Indra Charismiadji, pada Minggu (22/2/2026), menyatakan bahwa beasiswa LPDP selama ini terkesan hanya dibagi-bagikan tanpa ikatan yang jelas. Kondisi ini, menurutnya, menjadi pemicu munculnya kasus seperti DS yang tidak memiliki rasa tanggung jawab kepada negara.

“Akhirnya muncul kasus seperti ini: dapat LPDP, tapi jiwa tidak merasa memiliki tanggung jawab pada negara, karena tidak merasa berutang kepada negara,” ujar Indra.

Ia menambahkan, proses seleksi penerima beasiswa LPDP juga dinilai kurang ketat. “Bukan dipilih mereka yang benar-benar ingin membangun Indonesia dan berjuang untuk Indonesia,” ucapnya.

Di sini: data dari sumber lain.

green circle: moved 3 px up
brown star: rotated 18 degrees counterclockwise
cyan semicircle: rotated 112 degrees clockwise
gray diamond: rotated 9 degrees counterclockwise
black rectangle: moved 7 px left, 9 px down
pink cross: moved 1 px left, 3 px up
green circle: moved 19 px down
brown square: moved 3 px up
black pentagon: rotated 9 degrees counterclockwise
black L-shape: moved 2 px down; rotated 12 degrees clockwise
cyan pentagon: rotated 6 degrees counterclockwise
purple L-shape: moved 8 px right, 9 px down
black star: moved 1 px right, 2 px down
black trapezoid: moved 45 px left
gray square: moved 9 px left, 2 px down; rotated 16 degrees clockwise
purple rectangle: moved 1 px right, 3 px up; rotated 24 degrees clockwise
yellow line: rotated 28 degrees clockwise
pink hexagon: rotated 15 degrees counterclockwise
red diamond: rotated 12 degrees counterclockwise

Fenomena penerima LPDP yang memilih tidak kembali ke Indonesia, seperti kasus DS, disebut Indra sudah terjadi sejak lama. Ia mencontohkan pengalamannya 30 tahun lalu saat kuliah di Amerika Serikat, di mana banyak anak Indonesia penerima beasiswa negara memilih tidak kembali, bahkan ada yang berjualan gado-gado dengan penghasilan USD 5.000-6.000 per bulan.

Untuk perbaikan sistem, Indra menyarankan agar pemerintah mengikat penerima beasiswa dengan mempersiapkan pekerjaan yang akan mereka jalankan. Ia membandingkan dengan model beasiswa di luar negeri yang karier penerimanya sudah dipikirkan.

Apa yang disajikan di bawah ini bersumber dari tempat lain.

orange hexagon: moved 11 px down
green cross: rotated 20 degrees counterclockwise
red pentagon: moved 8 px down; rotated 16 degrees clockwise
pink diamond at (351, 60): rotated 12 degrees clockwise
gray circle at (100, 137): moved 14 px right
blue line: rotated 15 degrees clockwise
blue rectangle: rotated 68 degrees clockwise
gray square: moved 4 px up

“Kalau sekarang misalnya saya diberi LPDP untuk mengambil jurusan bisnis, meski sudah tanda tangan kontrak akan kembali, tapi kalau melihat peluang di luar negeri lebih baik, maka dia bisa saja memilih tinggal di luar negeri,” jelasnya.

Indra menyebut sistem serupa sudah dipraktikkan di negara lain seperti Malaysia dan Korea, di mana penerima beasiswa sudah mengetahui akan bekerja di mana karena ilmunya memang dibutuhkan. “Jadi tidak asal. Kalau di sini, yang penting punya ijazah,” pungkasnya.

Advertisement

Tanggapan Resmi LPDP Terkait Polemik DS

Lembaga Pengelola Dana Pendidikan (LPDP) menyayangkan polemik yang muncul di media sosial akibat unggahan alumni berinisial DS. Unggahan tersebut menampilkan anaknya menerima paspor dari Pemerintah Inggris, disertai pernyataan “cukup saya WNI, anak jangan”.

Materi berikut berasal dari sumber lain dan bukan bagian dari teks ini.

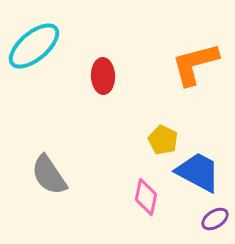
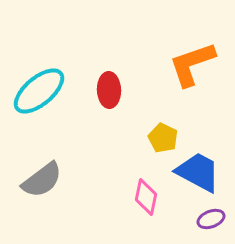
cyan ellipse: moved 5 px right, 45 px down
orange L-shape: moved 3 px left; rotated 4 degrees counterclockwise
red ellipse: moved 6 px right, 14 px down
yellow pentagon: moved 2 px up
gray semicircle: moved 7 px left, 5 px down; rotated 93 degrees counterclockwise
purple ellipse: moved 4 px left; rotated 12 degrees clockwise
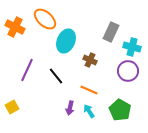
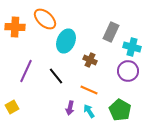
orange cross: rotated 24 degrees counterclockwise
purple line: moved 1 px left, 1 px down
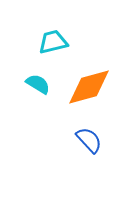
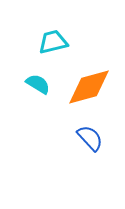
blue semicircle: moved 1 px right, 2 px up
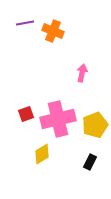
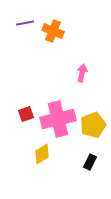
yellow pentagon: moved 2 px left
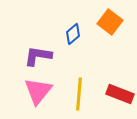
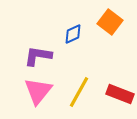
blue diamond: rotated 15 degrees clockwise
yellow line: moved 2 px up; rotated 24 degrees clockwise
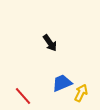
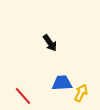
blue trapezoid: rotated 20 degrees clockwise
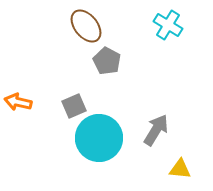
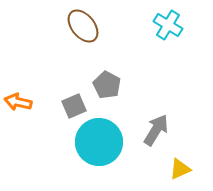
brown ellipse: moved 3 px left
gray pentagon: moved 24 px down
cyan circle: moved 4 px down
yellow triangle: rotated 30 degrees counterclockwise
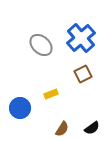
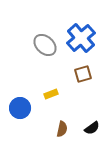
gray ellipse: moved 4 px right
brown square: rotated 12 degrees clockwise
brown semicircle: rotated 21 degrees counterclockwise
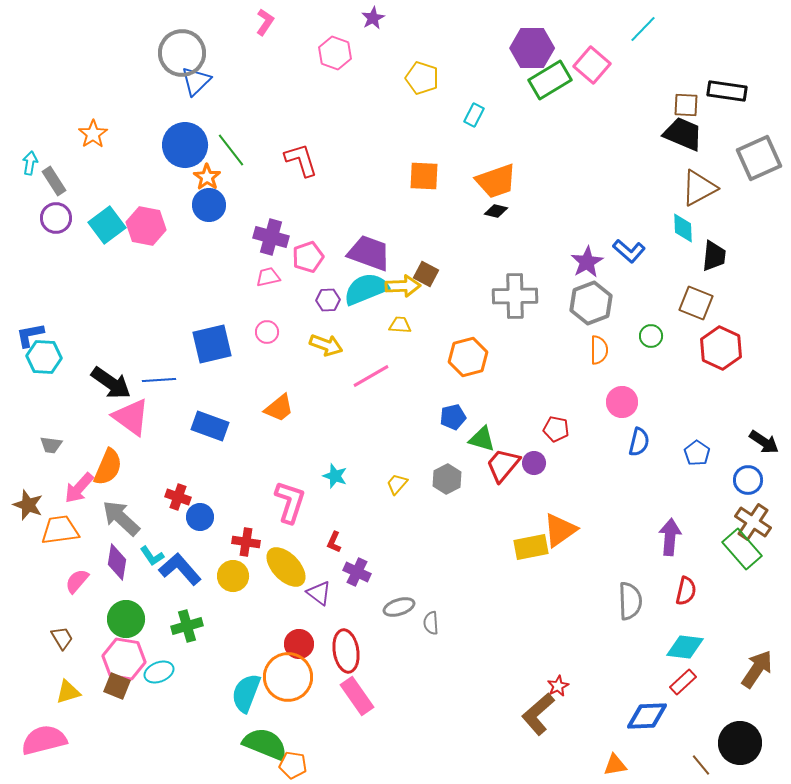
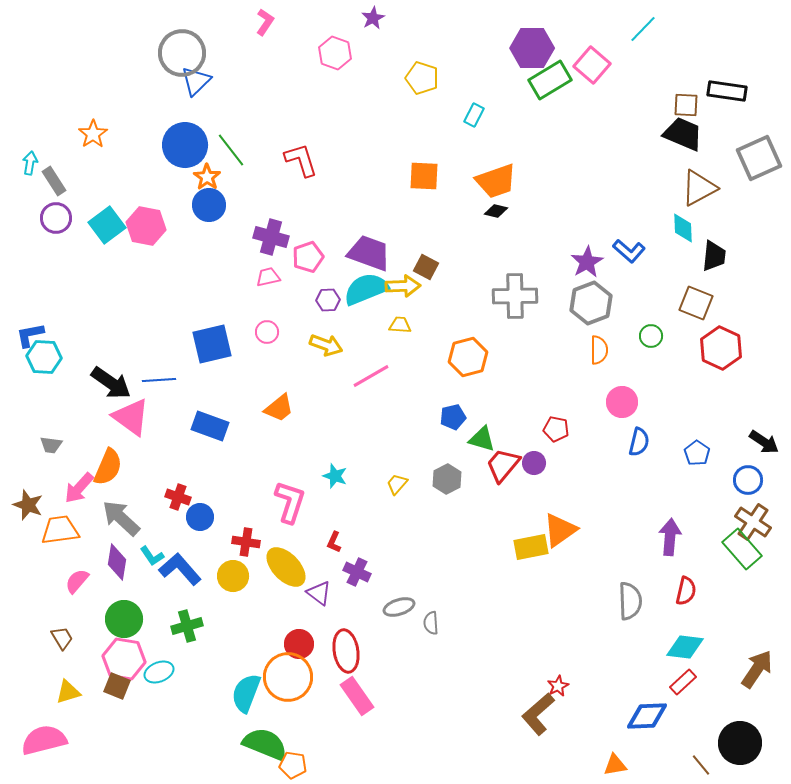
brown square at (426, 274): moved 7 px up
green circle at (126, 619): moved 2 px left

LPDP menilai tindakan DS tidak mencerminkan nilai integritas, etika, dan profesionalisme yang ditanamkan kepada seluruh penerima beasiswa. “LPDP menyayangkan terjadinya polemik di media sosial yang dipicu oleh tindakan salah satu alumni, Saudari DS. Tindakan tersebut tidak mencerminkan nilai integritas, etika, dan profesionalisme yang ditanamkan LPDP kepada seluruh penerima beasiswa,” demikian pernyataan resmi LPDP.

Dalam kasus ini, suami DS yang juga merupakan awardee LPDP diduga belum menyelesaikan kewajiban kontribusinya, dan keduanya diketahui menetap di Inggris.

Sesuai ketentuan, seluruh awardee dan alumni LPDP memiliki kewajiban untuk melaksanakan masa pengabdian dan berkontribusi di Indonesia selama dua kali masa studi ditambah satu tahun. Untuk Saudari DS yang menempuh studi selama dua tahun, kewajiban kontribusi tersebut adalah lima tahun.

LPDP menegaskan bahwa Saudari DS telah menyelesaikan studi S2 dan dinyatakan lulus pada 31 Agustus 2017, serta telah menuntaskan seluruh masa pengabdian sesuai ketentuan. “Dengan demikian, LPDP tidak lagi memiliki perikatan hukum dengan yang bersangkutan,” jelas LPDP.

Meskipun demikian, LPDP akan tetap berkomunikasi dengan DS. Tujuannya adalah mengimbau agar DS lebih bijak dalam menggunakan media sosial, memperhatikan sensitivitas publik, serta memahamkan kembali kewajiban kebangsaan penerima beasiswa LPDP untuk mengabdi kepada negeri.

Informasi mengenai polemik ini disampaikan melalui pernyataan resmi LPDP dan analisis dari Direktur Eksekutif Cerdas, Indra Charismiadji, pada Minggu, 22 Februari 2026.